Concepts
Five Node Classes
Every node in the DAG is classified into one of five semantic roles:
Class |
Role |
Examples |
|---|---|---|
Source |
Data acquisition scripts |
|
Input |
Raw data and configuration |
|
Processing |
Transform and analysis scripts |
|
Output |
Intermediate and final data products |
|
Claim |
Manuscript assertions tied to evidence |
|
This classification turns the DAG into a navigable map of the research project. The key operation is backpropagation from claims to sources: starting from a manuscript assertion (claim), Clew traces backward through outputs, processing scripts, and inputs to the original raw data — verifying every hash along the way.
Three Verification Modes
Mode |
Scope |
API |
Description |
|---|---|---|---|
Project |
Entire pipeline |
|
Verifies every session in the database in topological order. “Is the whole project intact?” |
Files |
Specific outputs |
|
Traces backward from target files through their dependency chain. “Can I trust this specific file?” |
Claims |
Manuscript assertions |
|
Verifies claims linked to source sessions. “Is this figure still backed by the data?” |
DAG as Research Logic
Beyond verification, the DAG itself is valuable: it is the simplest formal representation of a project’s research logic. Each node is a concrete artifact (script, data file, or claim) and each edge is a recorded dependency. This skeleton structure lets you:
Understand a project at a glance — which scripts produce which outputs
Navigate from any claim back to the raw data that supports it
Communicate project structure to collaborators and reviewers
Enable AI agents to reason about the research pipeline programmatically
The Mermaid diagram (clew.mermaid()) renders this logic as a visual flowchart,
making the implicit structure of any research project explicit and inspectable.
Figure 2. The DAG is both a verification tool and a structural map of research logic — from raw data through processing to manuscript claims.
How It Works
Recording: During a session, Clew computes SHA-256 hashes of all input and output files, storing them alongside session metadata in a local SQLite database.
Verification: At any point, you can verify a session by recomputing hashes and comparing them to the recorded values. If any file has changed, the verification fails.
DAG Construction: Sessions are linked by shared files — when one session’s output is another session’s input, Clew infers a dependency edge. This builds a complete DAG of the research project.
Provenance Tracing: Given any file, Clew can trace its complete lineage — which sessions produced it, which inputs were consumed, and whether the chain is intact.

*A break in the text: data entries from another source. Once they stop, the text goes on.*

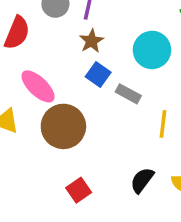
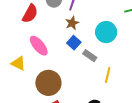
brown circle: (63, 126) -> (48, 83), moved

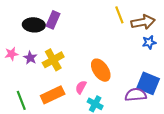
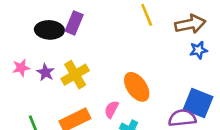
yellow line: (119, 15) -> (147, 15), moved

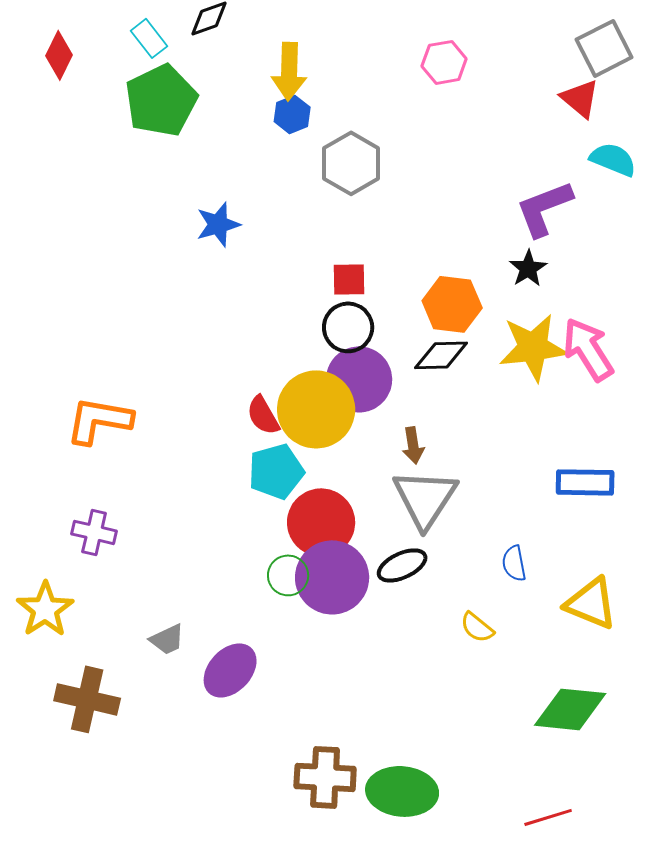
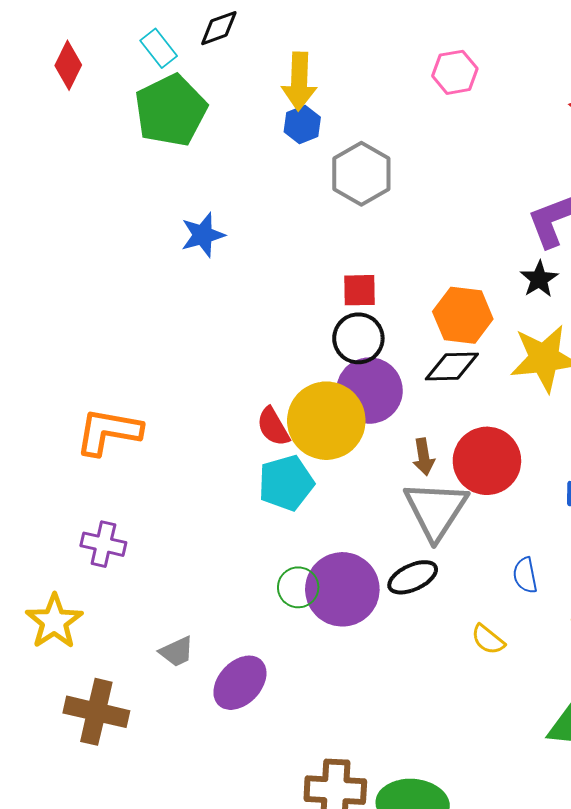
blue star: (218, 224) -> (203, 235), moved
red circle: (321, 522) -> (487, 461), moved

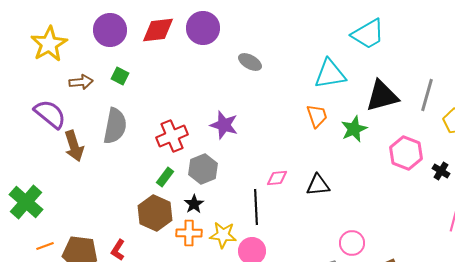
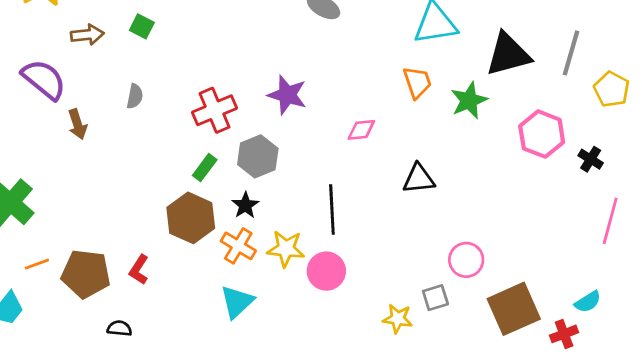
gray semicircle: (115, 126) -> (135, 96), size x0.5
brown arrow: (74, 146) -> (77, 124), size x0.7
pink diamond: (277, 178) -> (361, 130), moved
orange cross: (189, 233) -> (238, 246), turned 30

Claim Verification: Manuscript assertions (e.g., “Figure 1 shows p < 0.05”) are linked to the sessions that produced the evidence. Verification ensures the claim is still supported by the data.
Architecture
┌─────────────────────────────────────────────────┐
│ scitex-clew │
├─────────────────────────────────────────────────┤
│ Python API (19 functions) │
│ status, run, chain, dag, rerun, mermaid, ... │
├─────────────────────────────────────────────────┤
│ CLI (Click) │ MCP (FastMCP) │
│ clew status │ clew mcp start │
│ clew verify ... │ 9 tools │
├─────────────────────────────────────────────────┤
│ Core Engine │
│ _hash.py _chain.py _dag.py _claim.py │
│ _tracker.py _stamp.py _rerun.py │
├─────────────────────────────────────────────────┤
│ Storage: SQLite (clew.db) │
│ runs, file_hashes, session_parents, claims │
└─────────────────────────────────────────────────┘
Zero dependencies — pure stdlib + sqlite3. Optional extras: click (CLI),
fastmcp (MCP server), sphinx (docs).